In the answer, in addition to asserting the defense that Dennis was exempt as a 'bona fide executive and administrative employee', defendant pleads a release executed by Dennis. Plaintiff has moved to strike this second defense on the ground that it is 'immaterial, impertinent, inappropriate, and legally insufficient to constitute defense.'
Defendant employed Dennis as 'Night Supervisor' under a written agreement dated February 28, 1956, which was to 'be in effect from the First day of March, 1956, until it is terminated by the Company at any time upon one week's notice, or upon the mutual consent of the parties.'
The release is as follows:
'This Mutual Release Made this 1st day of March, 1959, between Skytop Coal Company, Inc., a Pennsylvania corporation and Charles Dennis, designated as Employee under contract of February 28, 1956.
'Whereas, the parties hereto made, executed and delivered a certain Contract of Employment at Skytop Coal Company, Inc., and
'Whereas, the parties desire to have said contract terminated and to release each other from all obligations provided in said contract.

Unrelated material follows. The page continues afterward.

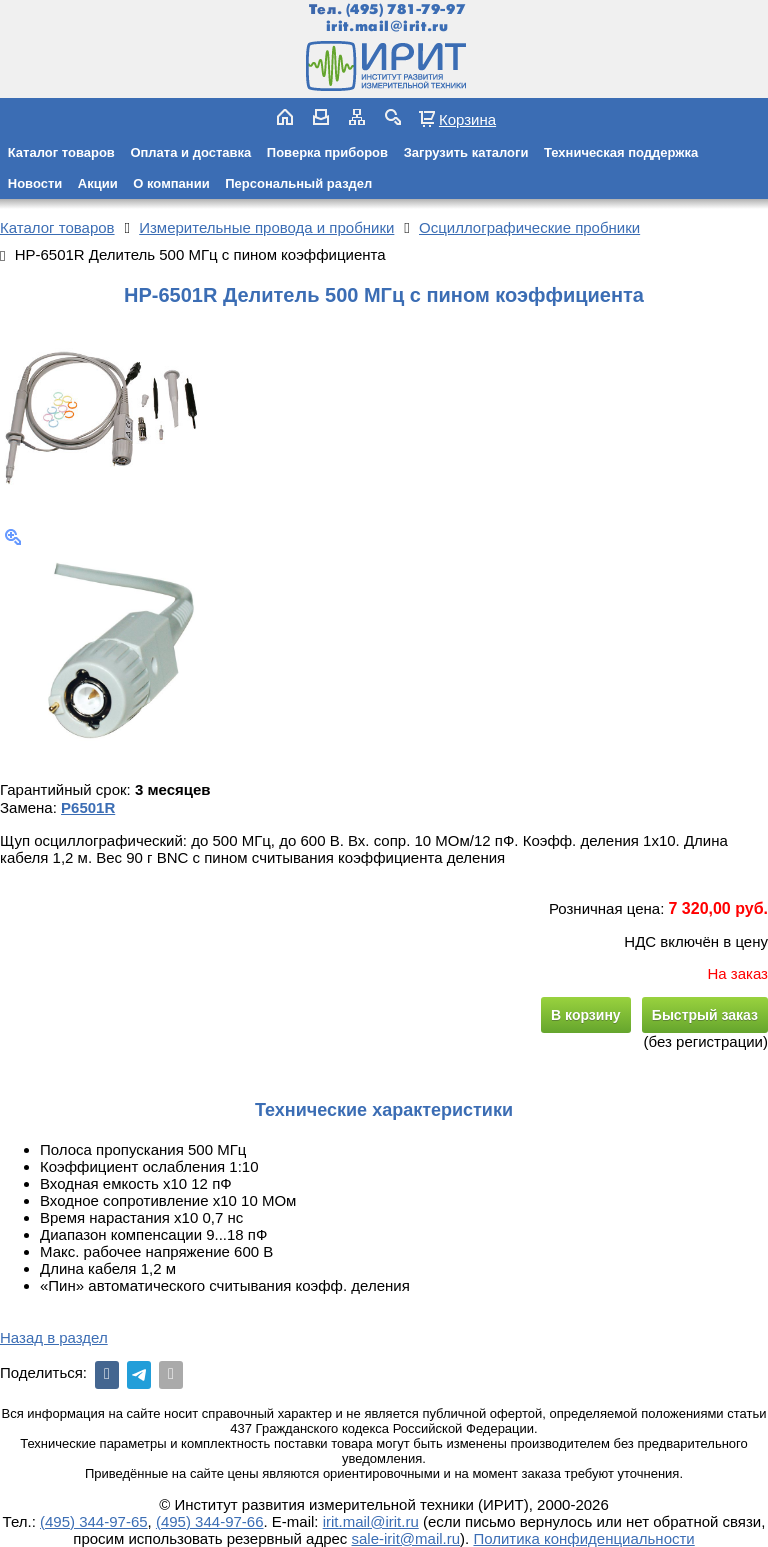 This screenshot has width=768, height=1547. What do you see at coordinates (327, 152) in the screenshot?
I see `Поверка приборов` at bounding box center [327, 152].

'Now Therefore, each of the parties hereto releases and forever discharges the other party hereto and their respective heirs, from all debts, claims, demands, actions and causes of action whatsoever.
10'In Witness Whereof, the parties hereto have hereunto set their hands and seals the day and year first above written.
'Skytop Coal Company, Inc.
'Daniel Pereira/'Daniel Pereira, Secretary
Charles Dennis (Seal)/Charles Dennis'
While there may be some question as to whether the release is drawn broadly enough to comprehend Dennis' statutory rights to compensation,
it is clear that an employee cannot effectively compromise, waive, or release his rights under the Act even where a bona fide dispute exists as to whether the employee is covered by the Act. D. A. Schulte, Inc. v. Gangi, 1946, 328 U.S. 108, 66 S. Ct. 925, 90 L. Ed. 1114. To hold otherwise would thwart 'the public policy of minimum wages, promptly paid' (328 U.S. at page 116, 66 S. Ct. at page 929), particularly in this case, where defendant paid no money in consideration for the release.
The release, therefore, is not a legally sufficient defense and plaintiff's motion to strike that defense will be granted.